EXCERPTED RECORDS:

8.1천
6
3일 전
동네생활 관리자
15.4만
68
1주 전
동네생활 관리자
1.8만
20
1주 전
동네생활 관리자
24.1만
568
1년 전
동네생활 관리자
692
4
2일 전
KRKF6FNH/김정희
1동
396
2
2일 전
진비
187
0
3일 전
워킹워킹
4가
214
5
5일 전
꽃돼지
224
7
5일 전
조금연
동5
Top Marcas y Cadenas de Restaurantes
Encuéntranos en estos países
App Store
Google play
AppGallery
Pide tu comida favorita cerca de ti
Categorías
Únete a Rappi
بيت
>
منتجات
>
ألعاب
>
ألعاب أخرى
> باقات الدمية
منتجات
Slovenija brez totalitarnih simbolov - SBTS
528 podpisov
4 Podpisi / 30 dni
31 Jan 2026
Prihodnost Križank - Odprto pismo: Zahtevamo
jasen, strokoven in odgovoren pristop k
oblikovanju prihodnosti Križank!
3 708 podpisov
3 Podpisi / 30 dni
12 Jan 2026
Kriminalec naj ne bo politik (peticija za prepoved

* * *

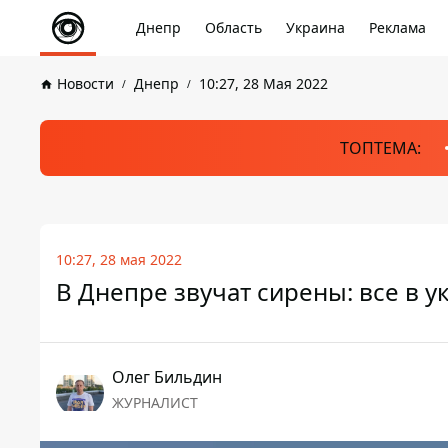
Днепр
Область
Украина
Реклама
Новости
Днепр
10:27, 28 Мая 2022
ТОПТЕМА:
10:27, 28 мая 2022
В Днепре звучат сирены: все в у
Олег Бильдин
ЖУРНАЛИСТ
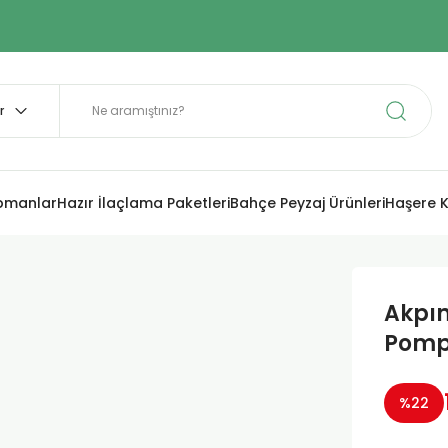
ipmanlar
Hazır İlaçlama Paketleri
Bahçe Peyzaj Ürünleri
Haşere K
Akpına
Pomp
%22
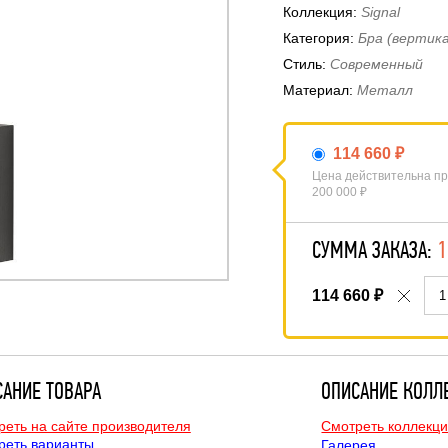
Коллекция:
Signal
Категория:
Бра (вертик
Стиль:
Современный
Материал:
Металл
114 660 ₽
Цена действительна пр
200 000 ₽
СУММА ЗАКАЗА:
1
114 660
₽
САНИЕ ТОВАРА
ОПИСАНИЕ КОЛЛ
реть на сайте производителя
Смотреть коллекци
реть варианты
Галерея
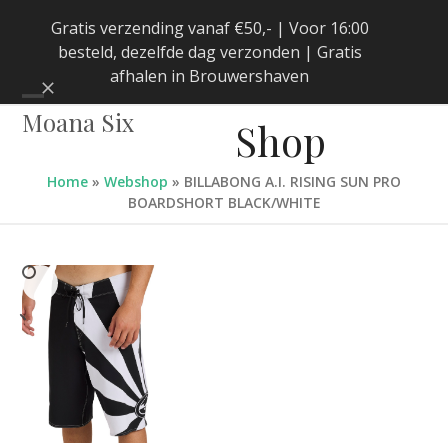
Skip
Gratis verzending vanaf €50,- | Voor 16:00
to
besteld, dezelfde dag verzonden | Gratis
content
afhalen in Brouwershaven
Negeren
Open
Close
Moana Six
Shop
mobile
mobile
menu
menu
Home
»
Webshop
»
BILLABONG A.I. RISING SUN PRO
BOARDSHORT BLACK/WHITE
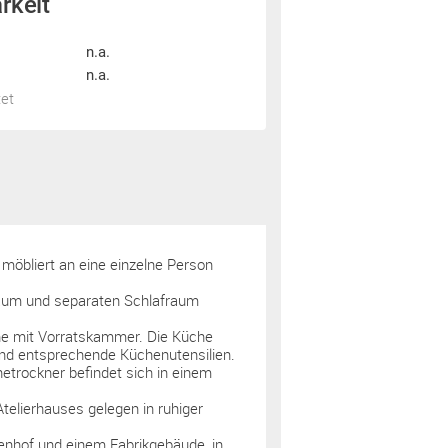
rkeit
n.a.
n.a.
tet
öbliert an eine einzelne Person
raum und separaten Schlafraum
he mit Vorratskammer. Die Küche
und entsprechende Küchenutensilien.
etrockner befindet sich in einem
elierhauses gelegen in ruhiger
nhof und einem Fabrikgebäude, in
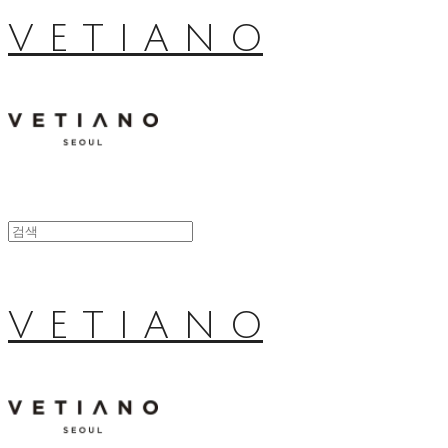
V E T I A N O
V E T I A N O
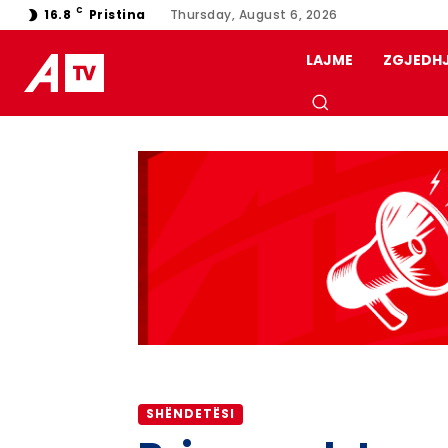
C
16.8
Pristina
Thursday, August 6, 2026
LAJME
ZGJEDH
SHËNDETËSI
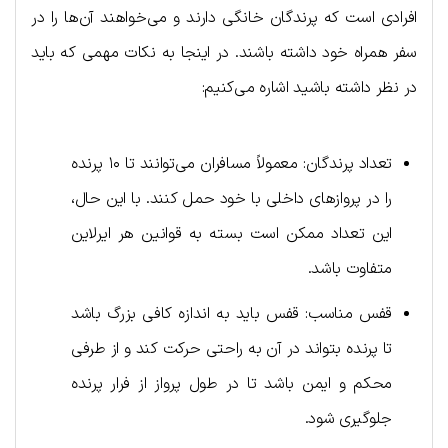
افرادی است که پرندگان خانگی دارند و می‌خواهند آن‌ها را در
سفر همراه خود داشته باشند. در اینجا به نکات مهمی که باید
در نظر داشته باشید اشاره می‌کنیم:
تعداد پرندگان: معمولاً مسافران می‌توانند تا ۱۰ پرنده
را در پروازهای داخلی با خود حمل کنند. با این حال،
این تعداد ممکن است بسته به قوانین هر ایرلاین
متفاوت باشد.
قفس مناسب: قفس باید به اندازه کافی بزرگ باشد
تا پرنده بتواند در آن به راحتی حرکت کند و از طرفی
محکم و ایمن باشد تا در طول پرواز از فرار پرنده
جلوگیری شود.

TASK STATEMENT: Starting with the line above that holds "را در پروازهای" and stopping with the line that holds "جلوگیری شود.", reproduce each line exactly, omitting all other lines.

EXERCISE RESPONSE:
را در پروازهای داخلی با خود حمل کنند. با این حال،
این تعداد ممکن است بسته به قوانین هر ایرلاین
متفاوت باشد.
قفس مناسب: قفس باید به اندازه کافی بزرگ باشد
تا پرنده بتواند در آن به راحتی حرکت کند و از طرفی
محکم و ایمن باشد تا در طول پرواز از فرار پرنده
جلوگیری شود.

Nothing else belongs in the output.